Peter Härtling im 80. Lebensjahr (2013)
Peter Härtling im 80. Lebensjahr (2013)

Leben


Peter Härtling (2011 beim Kinder- und Jugendprogramm des Internationalen Literaturfestivals Berlin)
Peter Härtling (2011 beim Kinder- und Jugendprogramm des Internationalen Literaturfestivals Berlin)

Peter Härtling verbrachte seine Kindheit zunächst in Hartmannsdorf bei Chemnitz, wo sein Vater eine Rechtsanwaltskanzlei unterhielt. Während des Zweiten Weltkriegs zog die Familie nach Olmütz in Nordmähren, gegen Ende des Kriegs floh sie vor der Roten Armee nach Zwettl in Niederösterreich. Im Juni 1945 starb der Vater in sowjetischer Kriegsgefangenschaft.[3] Nach dem Krieg übersiedelte Härtling nach Nürtingen, besuchte dort das Max-Planck-Gymnasium und wurde Volontär bei der Nürtinger Zeitung. 1946 nahm sich seine Mutter das Leben. Deren Vergewaltigung durch russische Soldaten hatte Härtling 1945 mitansehen müssen.[4]

1948 lernte er in Nürtingen den Bildhauer Fritz Ruoff kennen, der zu seinem Mentor wurde. 1959 heiratete er die Psychologin Mechthild Maier.[5] Das Paar hat vier gemeinsame Kinder.[6]

1954/1955 war Härtling Redakteur bei der Heidenheimer Zeitung, von 1956 bis 1962 bei der Deutschen Zeitung und von 1962 bis 1964 bei der Zeitschrift Der Monat, deren Mitherausgeber er daraufhin bis zum Jahr 1970 war. In den 1960er Jahren beteiligte sich Härtling an Wahlkämpfen für die SPD, später wandte er sich von ihr ab und unterstützte die Friedensbewegung.[7]

Härtling war 1967 als Cheflektor und von 1968 bis Ende 1973 in der Geschäftsleitung des S. Fischer Verlags in Frankfurt am Main tätig. Seit 1974 arbeitete er als freier Schriftsteller. Im Wintersemester 1983/84 hielt Härtling die Frankfurter Poetik-Vorlesungen, in deren Verlauf die Erzählung Der spanische Soldat nach einer Fotografie von Robert Capa entstand. Von 1985 bis 1991 war er Mitglied der Synode der EKD.[8]
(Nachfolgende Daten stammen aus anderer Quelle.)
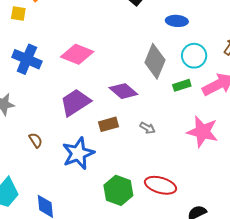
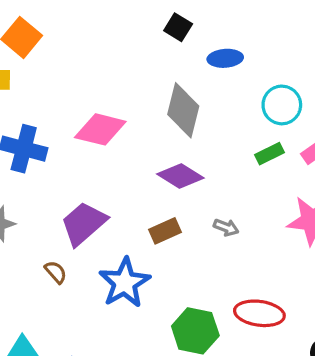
blue ellipse: (177, 21) -> (225, 58), moved
gray diamond: (155, 61) -> (183, 110), moved
purple trapezoid: (75, 102) -> (84, 223), moved

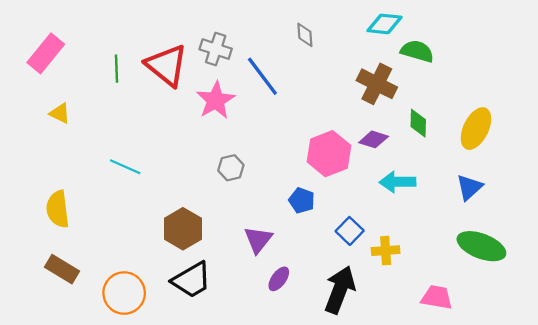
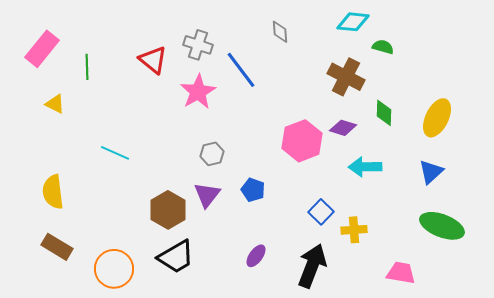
green semicircle: (417, 51) -> (383, 47), size x0.7
red triangle: (167, 65) -> (153, 60), size x0.7
green line: (116, 69) -> (87, 67), moved
blue pentagon: (302, 200) -> (253, 190), moved
purple triangle: (258, 240) -> (207, 195), moved

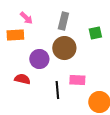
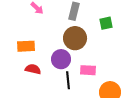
orange rectangle: (15, 35) -> (26, 46), moved
purple circle: (39, 59) -> (61, 59), moved

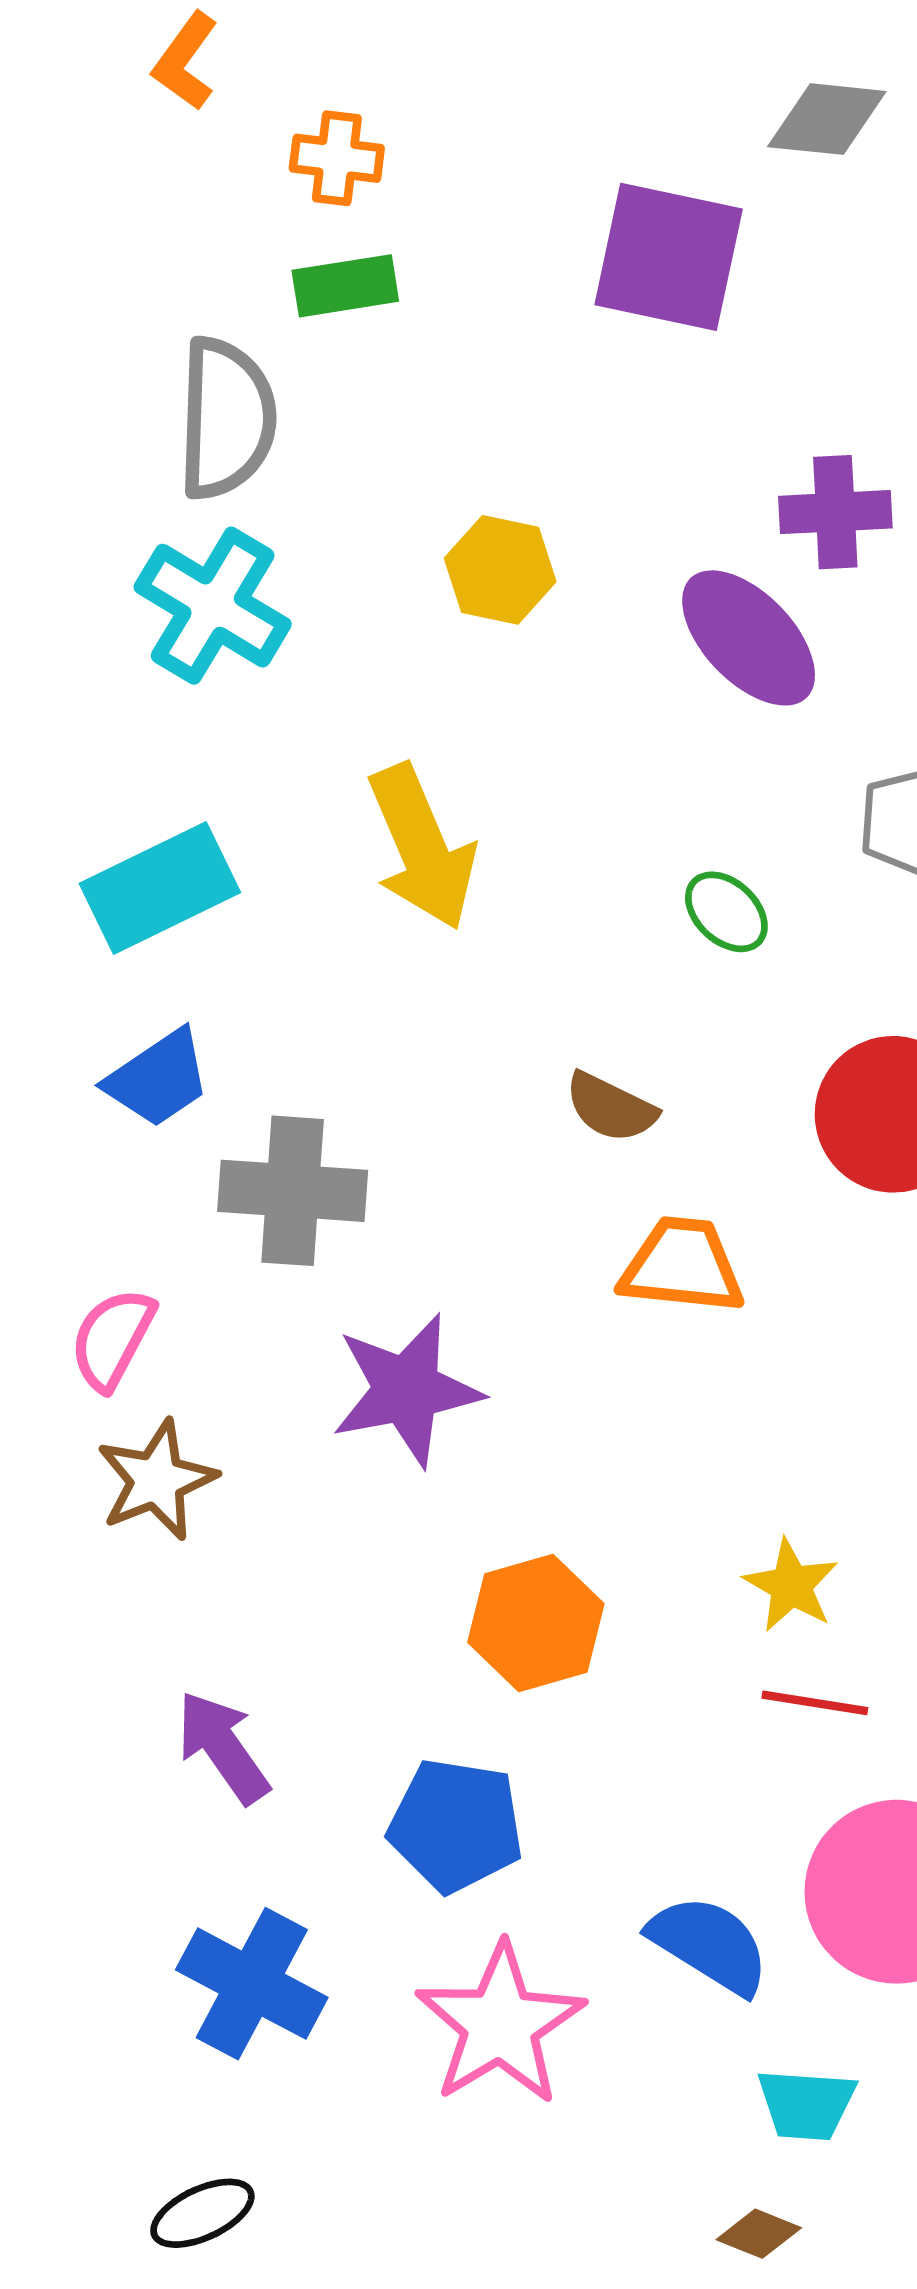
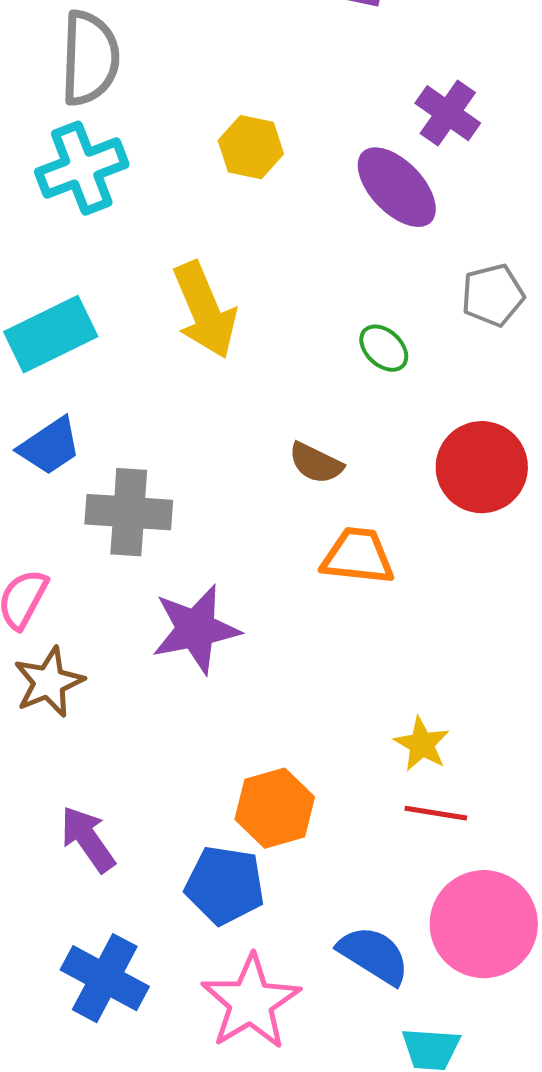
purple cross: (835, 512) -> (448, 113), turned 38
cyan cross: (213, 606) -> (82, 168), turned 38
orange hexagon: (536, 1623) -> (275, 808), moved

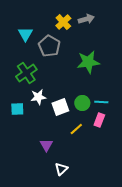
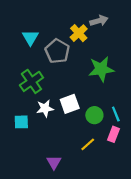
yellow cross: (63, 22) -> (79, 33), moved
cyan line: (101, 102) -> (116, 114), turned 64
white square: (60, 107) -> (70, 104), moved

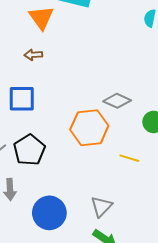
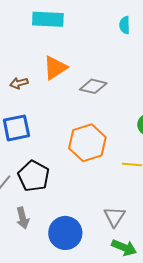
orange triangle: (41, 18) -> (55, 68), moved, turned 44
gray diamond: (117, 101) -> (93, 86), moved

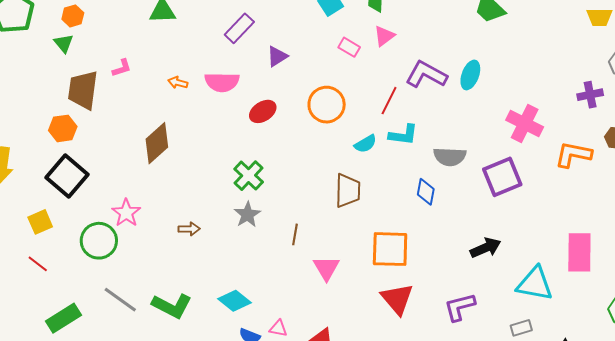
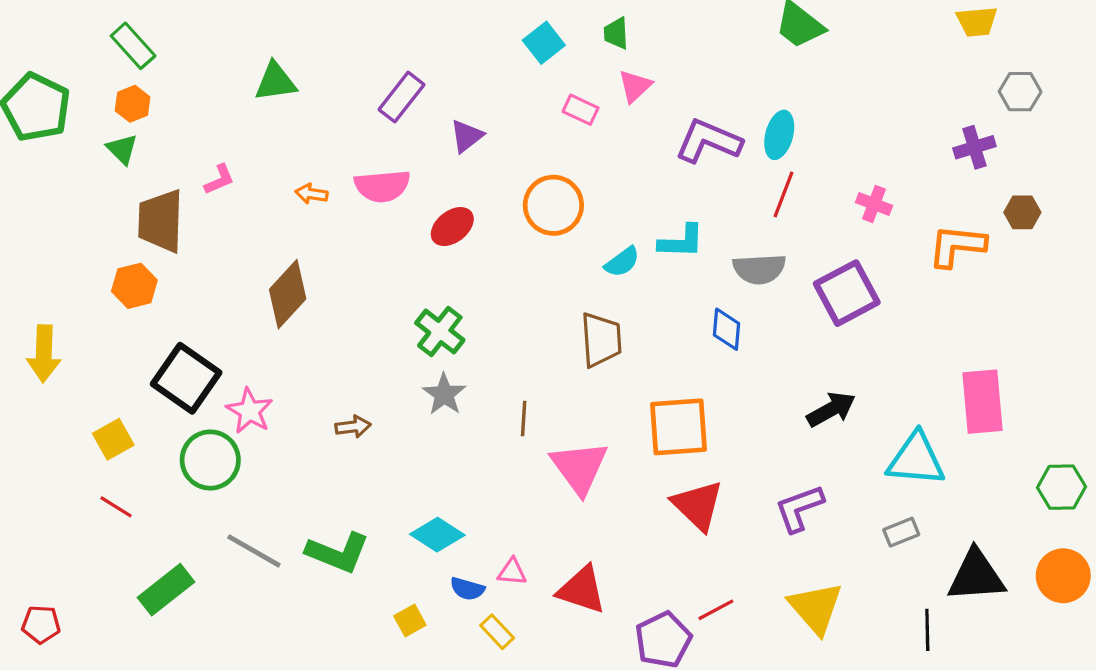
red line: (389, 101) -> (784, 194), moved
pink cross: (525, 124) -> (874, 204), size x0.6
black square: (67, 176) -> (186, 378), moved
pink triangle: (326, 268) -> (579, 467), size x1.4

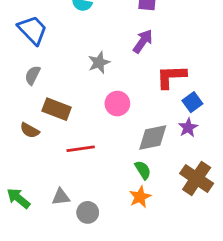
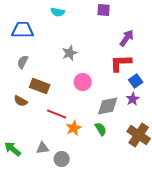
blue trapezoid: (33, 30) -> (23, 30), turned -45
purple arrow: (143, 41) -> (127, 38), moved
red line: (81, 149) -> (57, 114), turned 30
orange star: (140, 197) -> (74, 128), moved

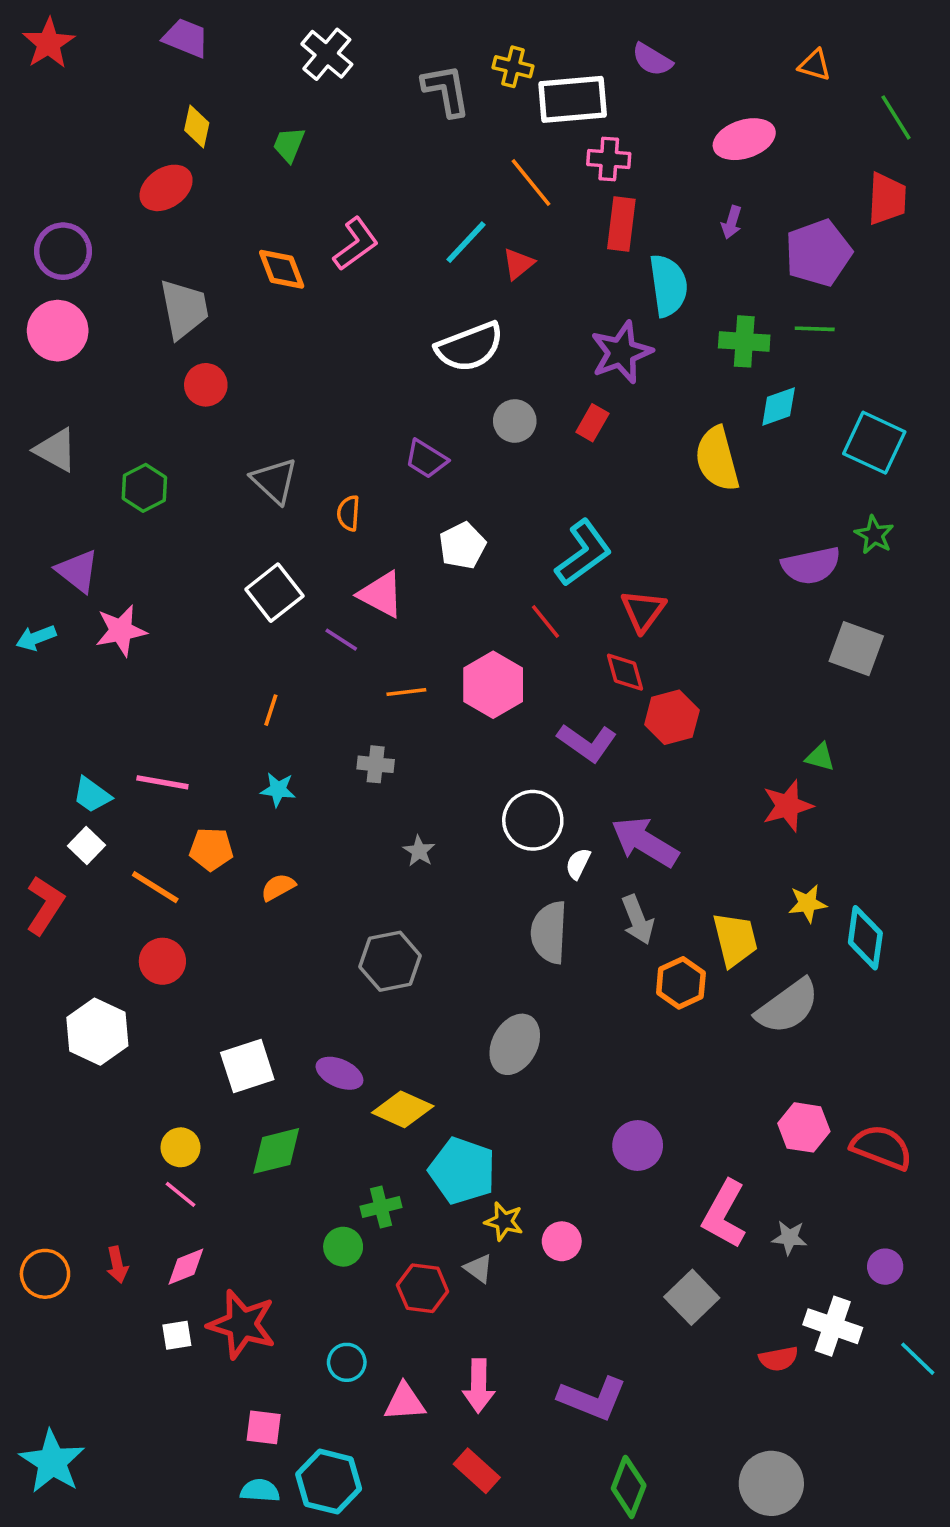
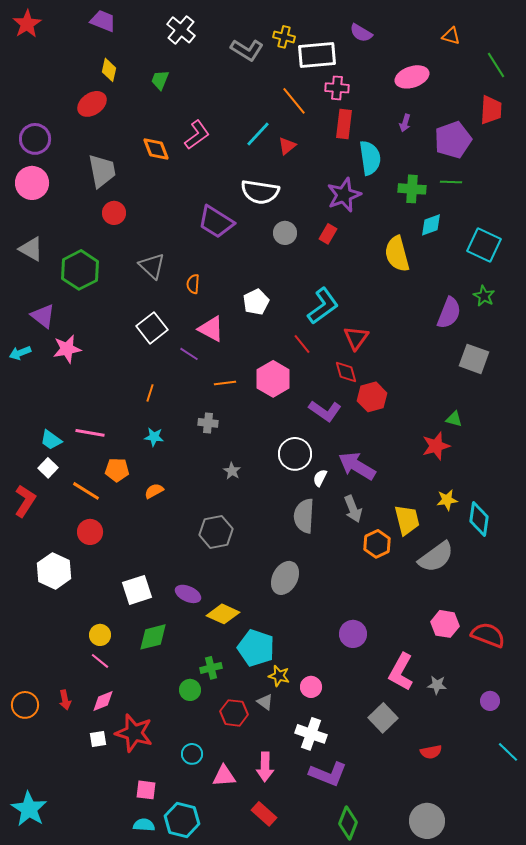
gray L-shape: (446, 90) -> (247, 50), turned 132
white semicircle: (470, 347) -> (260, 192), turned 30
purple trapezoid: (426, 459) -> (216, 222), moved, size x1.5
green hexagon: (144, 488) -> (80, 270), size x1.5
purple semicircle: (811, 566) -> (449, 313), turned -56
white cross: (833, 1326) -> (311, 734), moved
Von 1998 bis 2006 war Härtling Präsident der Hölderlin-Gesellschaft. Er war Mitglied der Akademie der Wissenschaften und der Literatur Mainz,[9] der Deutschen Akademie für Sprache und Dichtung, der Akademie der Künste Berlin und des PEN-Zentrums Deutschland. Ihm wurden darüber hinaus viele Literaturpreise und Auszeichnungen anderer Art zuteil, wie z. B. im Jahr 2004 die Ehrenbürgerschaft der Stadt Nürtingen, in der auch ein privates Gymnasium nach ihm benannt wurde. Rund 20 Schulen wurden bislang nach ihm benannt.[10] Ab 2012 war Härtling ehrenamtlich als „Botschafter“ für die Deutsche Lungenstiftung tätig.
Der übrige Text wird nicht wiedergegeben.